ID: 2658061 • Letter: W

Question

WACC and optimal capital budget

Adamson Corporation is considering four average-risk projects with the following costs and rates of return: Project Cost Expected Rate of Return 1 $2,000 16.00% 2 3,000 15.00 3 5,000 13.75 4 2,000 12.50 The company estimates that it can issue debt at a rate of rd = 11%, and its tax rate is 35%. It can issue preferred stock that pays a constant dividend of $4 per year at $47 per share. Also, its common stock currently sells for $33 per share; the next expected dividend, D1, is $4.00; and the dividend is expected to grow at a constant rate of 4% per year. The target capital structure consists of 75% common stock, 15% debt, and 10% preferred stock. What is the cost of each of the capital components? Round your answers to two decimal places. Do not round your intermediate calculations. Cost of debt % Cost of preferred stock % Cost of retained earnings % What is Adamson's WACC? Round your answer to two decimal places. Do not round your intermediate calculations. % Only projects with expected returns that exceed WACC will be accepted. Which projects should Adamson accept?

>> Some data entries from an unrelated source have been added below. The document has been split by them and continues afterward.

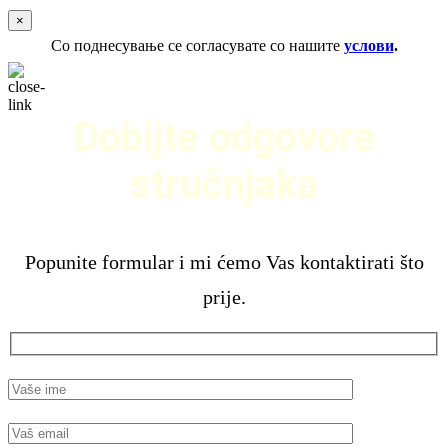
×
Со поднесување се согласувате со нашите
услови
.
Dobijte odgovore
stručnjaka
Popunite formular i mi ćemo Vas kontaktirati što
prije.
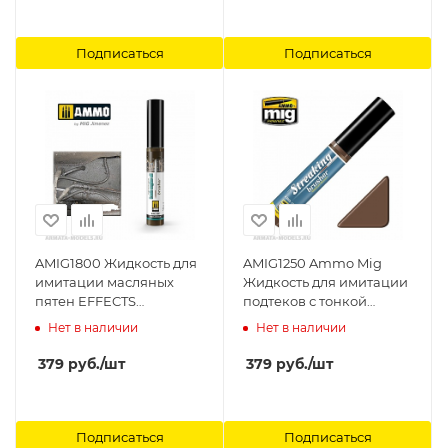
Подписаться
Подписаться
AMIG1800 Жидкость для
AMIG1250 Ammo Mig
имитации масляных
Жидкость для имитации
пятен EFFECTS
подтеков с тонкой
BRUSHER - Fresh Engine
кистью-аппликатором
Нет в наличии
Нет в наличии
Oil Ammo Mig
Medium Brown 17мл
Ammo Mig
379
руб.
/шт
379
руб.
/шт
Подписаться
Подписаться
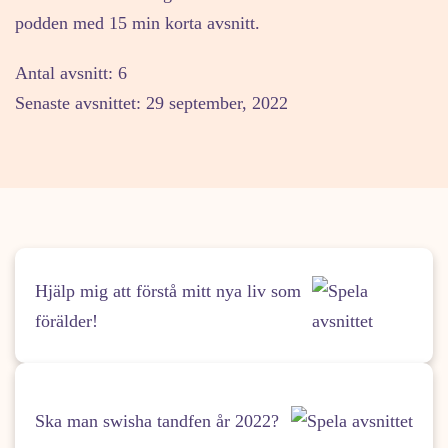
podden med 15 min korta avsnitt.
Antal avsnitt: 6
Senaste avsnittet: 29 september, 2022
Hjälp mig att förstå mitt nya liv som
förälder!
Ska man swisha tandfen år 2022?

Project 1 Project 2 Project 3 Project 4

Explanation / Answer

Post tax Cost of Debt = Pretax cost of debt * (1 - Tax Rate) = 11% * (1 - 35%) = 7.15%

Cost of preferred stock = Annual dividend/Current price = 4/47 = 8.51%

Cost of common stock (based on dividend discount model) = (Expected dividend/Current price) + Growth = (4/33) + 4% = 16.12%

WACC = Weight of debt * Psot tax cost of debt + Weight of preferred equity * Cost of preferred equity + Weight of common equity * Cost of common equity

WACC = (15% * 7.15%) + (10% * 8.51%) + (75% * 16.12%) = 14.01%

Since rate of return is higher in case of Project 1 and 2 (from WACC), select those two projects.